Judgements about the types of error that are acceptable/unacceptable in macroecological and food web studies depend on the objectives of study, the range of species and W included, and the capacity of the investigator to acquire population- and species-specific data. When testing theory across many orders of magnitude in W, the ways in which data are collected and treated are likely to be less critical than when working across a few orders of magnitude in W. However, in both cases, W and abundance data are usually presented and analysed without any consideration of the biases they may introduce. While macroecology is playing a vital role in linking the understanding of individuals, populations, communities and ecosystems (Brown 1995; Gaston & Blackburn 2000), and processes at the ecosystem scale can never be investigated with the criticality and control that can be applied to studies of individuals, improved awareness of biases associated with W and abundance estimation, particularly in the study of abundance–W relationships, would help to explain why empirical tests of theory often yield inconsistent results. Based on our analyses, we expect that the biases introduced are greatest when species have indeterminate growth, when relationships between W and trophic level are strong and when the range of species’W is relatively narrow.
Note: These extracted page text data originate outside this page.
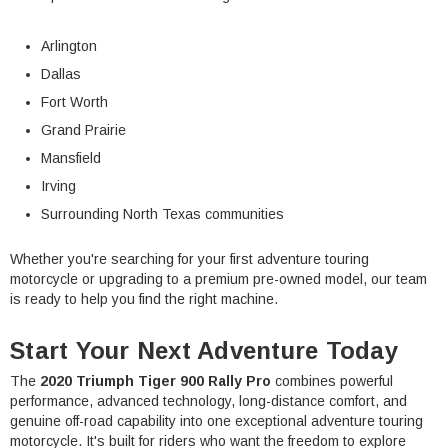
Arlington
Dallas
Fort Worth
Grand Prairie
Mansfield
Irving
Surrounding North Texas communities
Whether you're searching for your first adventure touring
motorcycle or upgrading to a premium pre-owned model, our team
is ready to help you find the right machine.
Start Your Next Adventure Today
The
2020 Triumph Tiger 900 Rally Pro
combines powerful
performance, advanced technology, long-distance comfort, and
genuine off-road capability into one exceptional adventure touring
motorcycle. It's built for riders who want the freedom to explore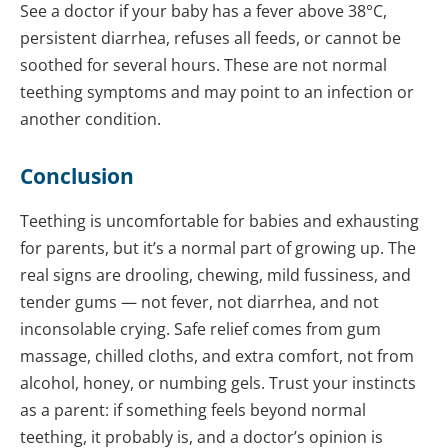
See a doctor if your baby has a fever above 38°C,
persistent diarrhea, refuses all feeds, or cannot be
soothed for several hours. These are not normal
teething symptoms and may point to an infection or
another condition.
Conclusion
Teething is uncomfortable for babies and exhausting
for parents, but it’s a normal part of growing up. The
real signs are drooling, chewing, mild fussiness, and
tender gums — not fever, not diarrhea, and not
inconsolable crying. Safe relief comes from gum
massage, chilled cloths, and extra comfort, not from
alcohol, honey, or numbing gels. Trust your instincts
as a parent: if something feels beyond normal
teething, it probably is, and a doctor’s opinion is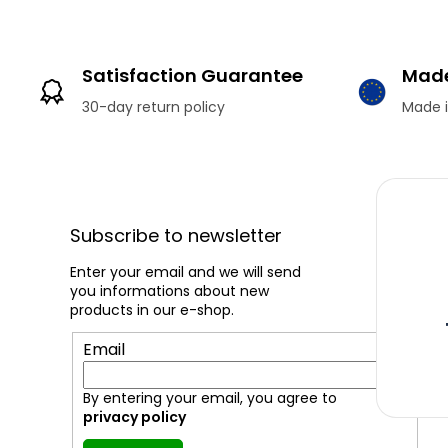
Satisfaction Guarantee
Made
30-day return policy
Made i
F
o
o
Subscribe to newsletter
t
e
Enter your email and we will send
you informations about new
r
products in our e-shop.
Email
By entering your email, you agree to
privacy policy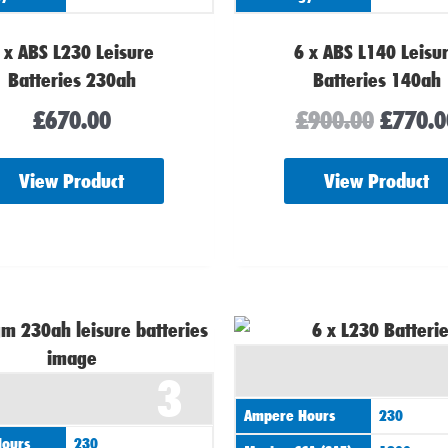
 x ABS L230 Leisure
6 x ABS L140 Leisu
Batteries 230ah
Batteries 140ah
£
670.00
£
900.00
£
770.0
View Product
View Product
3
Ampere Hours
230
ours
230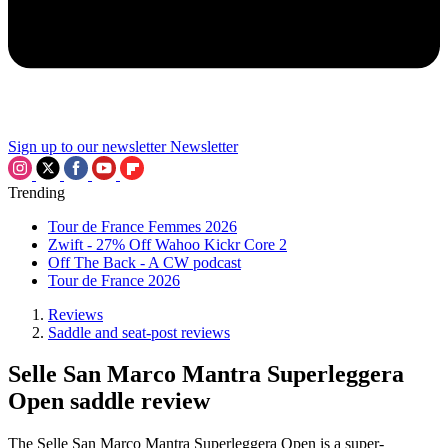
Sign up to our newsletter
Newsletter
Trending
Tour de France Femmes 2026
Zwift - 27% Off Wahoo Kickr Core 2
Off The Back - A CW podcast
Tour de France 2026
Reviews
Saddle and seat-post reviews
Selle San Marco Mantra Superleggera
Open saddle review
The Selle San Marco Mantra Superleggera Open is a super-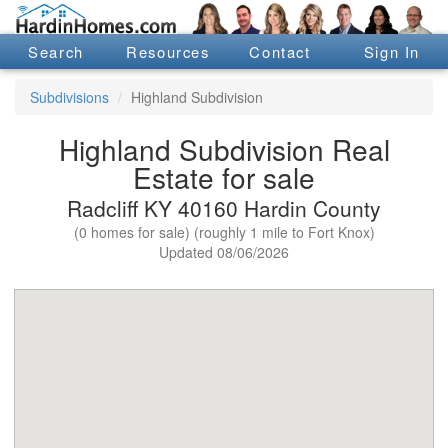
Search
Resources
Contact
Sign In
Subdivisions
Highland Subdivision
Highland Subdivision Real
Estate for sale
Radcliff KY 40160 Hardin County
(0 homes for sale) (roughly 1 mile to Fort Knox)
Updated 08/06/2026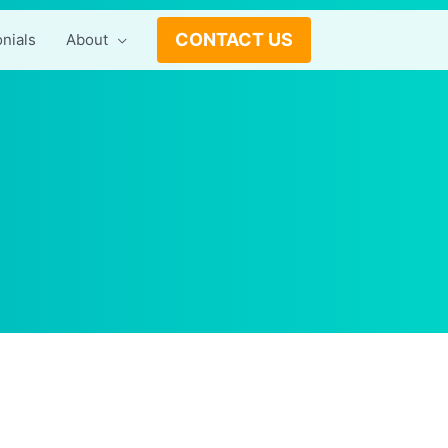
CONTACT US
nials
About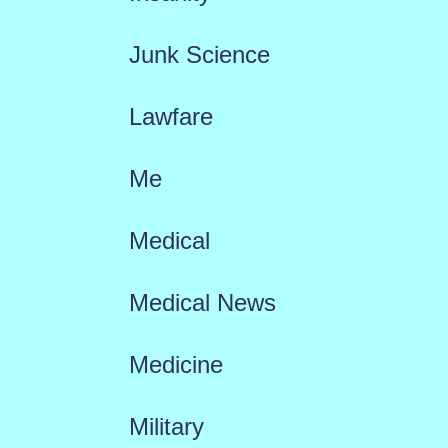
Junk Science
Lawfare
Me
Medical
Medical News
Medicine
Military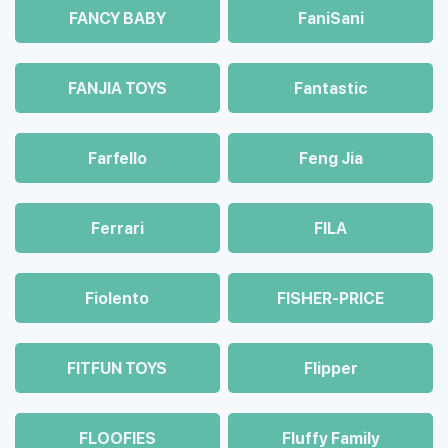
FANCY BABY
FaniSani
FANJIA TOYS
Fantastic
Farfello
Feng Jia
Ferrari
FILA
Fiolento
FISHER-PRICE
FITFUN TOYS
Flipper
FLOOFIES
Fluffy Family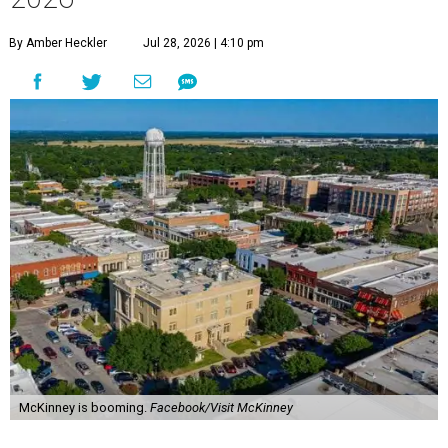
By Amber Heckler
Jul 28, 2026 | 4:10 pm
McKinney is booming.
Facebook/Visit McKinney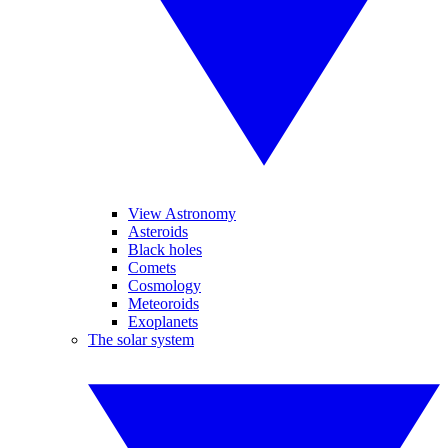
View Astronomy
Asteroids
Black holes
Comets
Cosmology
Meteoroids
Exoplanets
The solar system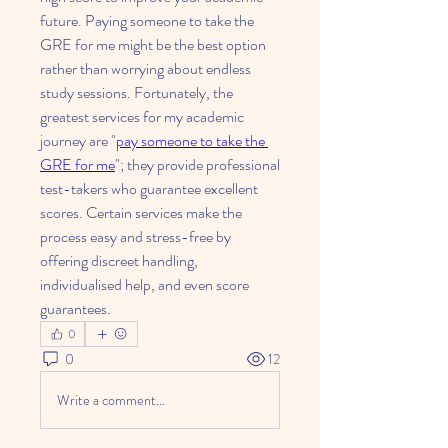
future. Paying someone to take the 
GRE for me might be the best option 
rather than worrying about endless 
study sessions. Fortunately, the 
greatest services for my academic 
journey are "
pay someone to take the 
GRE for me
"; they provide professional 
test-takers who guarantee excellent 
scores. Certain services make the 
process easy and stress-free by 
offering discreet handling, 
individualised help, and even score 
guarantees.
0
0
12
Write a comment...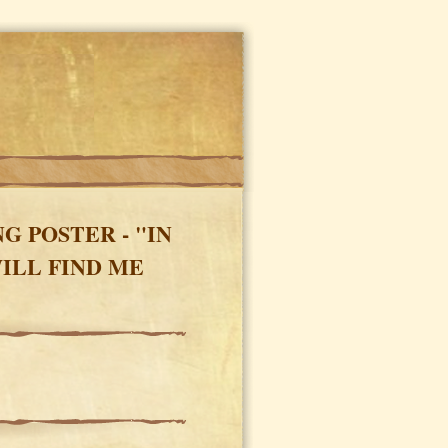
 POSTER - "IN
ILL FIND ME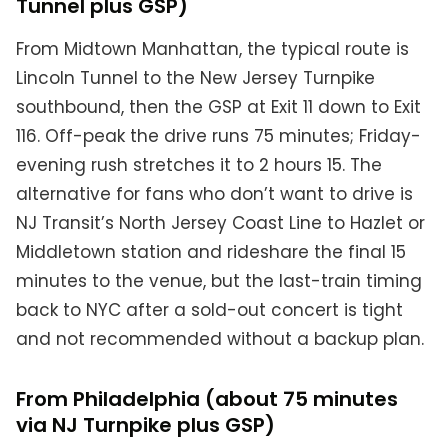
Tunnel plus GSP)
From Midtown Manhattan, the typical route is
Lincoln Tunnel to the New Jersey Turnpike
southbound, then the GSP at Exit 11 down to Exit
116. Off-peak the drive runs 75 minutes; Friday-
evening rush stretches it to 2 hours 15. The
alternative for fans who don’t want to drive is
NJ Transit’s North Jersey Coast Line to Hazlet or
Middletown station and rideshare the final 15
minutes to the venue, but the last-train timing
back to NYC after a sold-out concert is tight
and not recommended without a backup plan.
From Philadelphia (about 75 minutes
via NJ Turnpike plus GSP)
This research was supported by the UK Department of Environment, Food and Rural Affairs (project M0731). We are grateful to the officers, crew and scientists on CEFAS Endeavour for their support, to Charles Belanger and colleagues at Iso-Analytical Ltd for conducting the stable isotope analyses and to Julia Blanchard, John Cotter, James Stegen and an anonymous referee for comments that have substantially improved the analyses and text. Discussions at the 2005 British Ecological Society meeting on ‘Body size and the organization of aquatic ecosystems’, convened by Alan Hildrew and Dave Raffaelli, stimulated us to write this paper.